Der nächste Termin ist in 12 Monaten, vllt finde ich bis dahin einen anderen Arzt. Aus Kommentaren unter meinem Instagram- Post schließe ich aber, dass nette Augenärzte leider die totale Ausnahme zu sein scheinen.
Wenn irgendwer das hier liest, und selber aus diesem Bereich kommt: Über Erklärungen zum Phänomen würde ich mich sehr freuen! Über Vorschläge zu netten Augenärzten im Bereich OWL übrigens auch!

Bis dahin bin ich einfach nur froh, dass bislang 21 Jahre Diabetes keine der bekannten Folgeerkrankungen bei mir ausgelöst haben.
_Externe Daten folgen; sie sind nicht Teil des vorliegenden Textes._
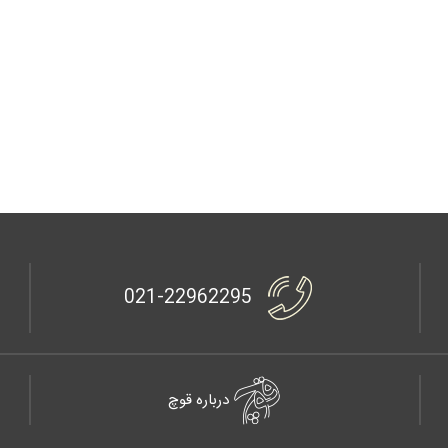
021-22962295
درباره قوچ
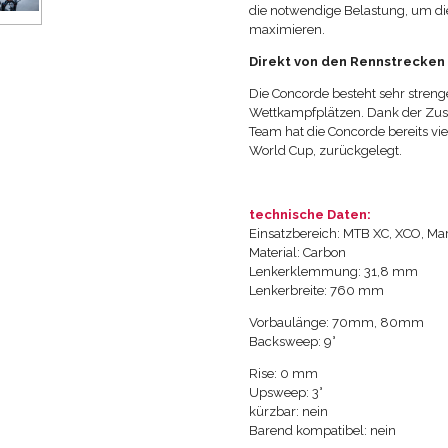
die notwendige Belastung, um di
maximieren.
Direkt von den Rennstrecken
Die Concorde besteht sehr streng
Wettkampfplätzen. Dank der Zu
Team hat die Concorde bereits vi
World Cup, zurückgelegt.
technische Daten:
Einsatzbereich: MTB XC, XCO, Mara
Material: Carbon
Lenkerklemmung: 31,8 mm
Lenkerbreite: 760 mm
Vorbaulänge: 70mm, 80mm
Backsweep: 9°
Rise: 0 mm
Upsweep: 3°
kürzbar: nein
Barend kompatibel: nein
Allerdings habe ich die Tropfen diesmal richtig schlecht vertragen. Nachdem ich mehrmals darauf hingewiesen wurde, die nächsten 2-3 Stunden nicht Auto zufahren, habe ich mich schon auf der Arbeit gemeldet, dass ich vermutlich heute nicht mehr kommen würde.
Das ich tatsächlich aber bis abends um 5 nicht richtig gucken konnte (Autofahren und lesen waren schlicht nicht möglich und meine Pupillen immer noch weit wie Untertassen), dass war mir neu. Durch das ständig schlechte sehen ging es mir im Ganzen nicht gut, Schwindel, Kopfschmerzen und Müdigkeit. Habe also den Tag im Bett verbracht. Erst vor ein paar Stunden wurde es jetzt besser, sodass Fernsehen und Leen wieder möglich waren. Man wird scheinbar einfach nicht jünger… denn so kannte ich das bislang nicht.

Ein Kommentar

  • Michaela

    Hallo und vielen Dank für den Bericht von deinem Augenarzt. Ich muss schon öfters zum Augenarzt, meist war es ein Art Notfall weil mir öfters die Hornhaut eingerissen war oder Dreck reingekommen war. Ich hatte den nettesten Augenarzt im Krankenhaus ohne eigene Praxis erlebt. Oft waren die netten Ärzte die, die nicht in Deutschland aufgewachsen waren. Vielleicht hängt es ja mit der muffeligen deutschen Art zusammen, die in allen Berufsschichten anzutreffen sind.